Une loi pour prévenir un nouveau drame : informer les victimes de la libération de leur agresseur

Une proposition de loi pour informer les victimes de la libération de leur agresseur

Ce mardi 12 mai, l’Assemblée nationale examinera une proposition de loi visant à garantir que les victimes de violences sexuelles soient systématiquement informées lorsque leur agresseur sort de détention.

Ce texte a été créé pour mieux prendre en compte les victimes et éviter de nouveaux drames. Il fait suite au suicide, il y a un peu plus d’un an, d’un adolescent de 17 ans, Yanis, dont l’agresseur sexuel avait été remis en liberté sans que la famille en soit préalablement avertie.

Une problématique préoccupante

La proposition a été portée par la députée Renaissance Laure Miller et soutenue par le ministre de la Justice, Gérald Darmanin. Elle sera examinée en première lecture en fin de journée. Plusieurs associations de défense des victimes la soutiennent également.

Selon l’association Face à l’inceste, il est urgent de reconnaître que la prise en compte du traumatisme ne doit pas être considérée comme un élément secondaire du parcours judiciaire. L’objectif est d’uniformiser les pratiques dans toutes les juridictions.

Steffy Alexandrian, fondatrice de l’association Carl, qui avait notamment accompagné Yanis, déplore que, actuellement, « les enfants ne sont que très rarement informés » d’une libération de leur agresseur. Elle insiste sur l’importance d’éviter toute nouvelle re-victimisation.

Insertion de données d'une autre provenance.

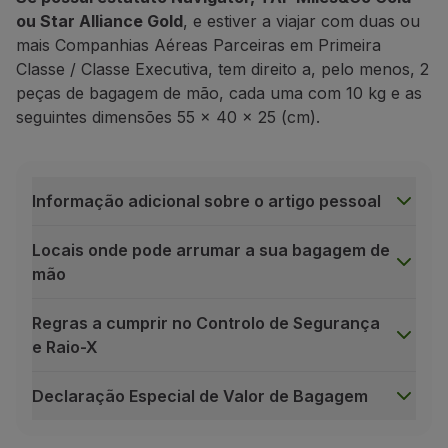
ou Star Alliance Gold
, e estiver a viajar com duas ou
mais Companhias Aéreas Parceiras em Primeira
Classe / Classe Executiva, tem direito a, pelo menos, 2
peças de bagagem de mão, cada uma com 10 kg e as
seguintes dimensões 55 x 40 x 25 (cm).
Informação adicional sobre o artigo pessoal
Locais onde pode arrumar a sua bagagem de
mão
Regras a cumprir no Controlo de Segurança
e Raio-X
Declaração Especial de Valor de Bagagem
Informação adicional sobre o artigo pessoal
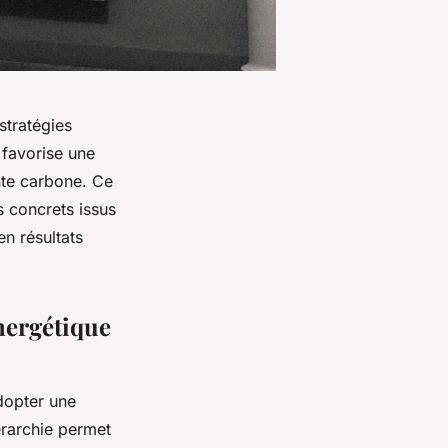
stratégies
 favorise une
nte carbone. Ce
s concrets issus
en résultats
énergétique
dopter une
érarchie permet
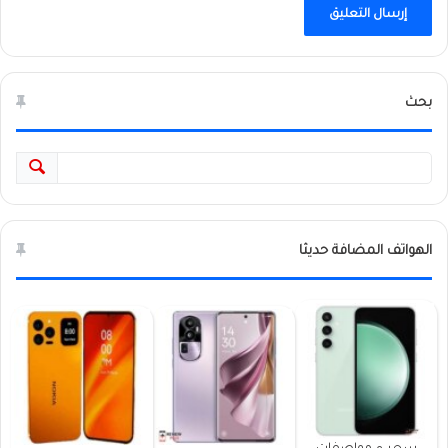
بحث
الهواتف المضافة حديثا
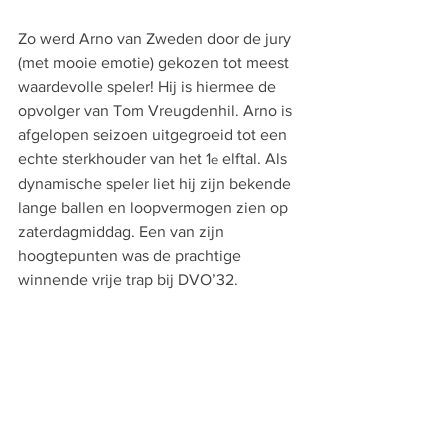
Zo werd Arno van Zweden door de jury 
(met mooie emotie) gekozen tot meest 
waardevolle speler! Hij is hiermee de 
opvolger van Tom Vreugdenhil. Arno is 
afgelopen seizoen uitgegroeid tot een 
echte sterkhouder van het 1
 elftal. Als 
e
dynamische speler liet hij zijn bekende 
lange ballen en loopvermogen zien op 
zaterdagmiddag. Een van zijn 
hoogtepunten was de prachtige 
winnende vrije trap bij DVO’32.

Un cadre législatif renforcé

Des circulaires ont déjà été adoptées ces dernières années pour informer les victimes de la libération de leur agresseur. La proposition de loi vise à intégrer ces dispositions dans la loi, leur donnant ainsi une force juridique plus importante. Elle suit également une recommandation de la Commission indépendante sur l’inceste et les violences sexuelles faites aux enfants (Civiise).

Les mesures proposées

Le texte prévoit que l’autorité judiciaire doit informer les victimes, notamment en cas de viol, d’agression sexuelle ou de violence conjugale, de toute libération ou cessation d’incarcération d’un condamné ou prévenu. Cela concerne aussi bien une sortie de détention provisoire qu’une sortie ponctuelle.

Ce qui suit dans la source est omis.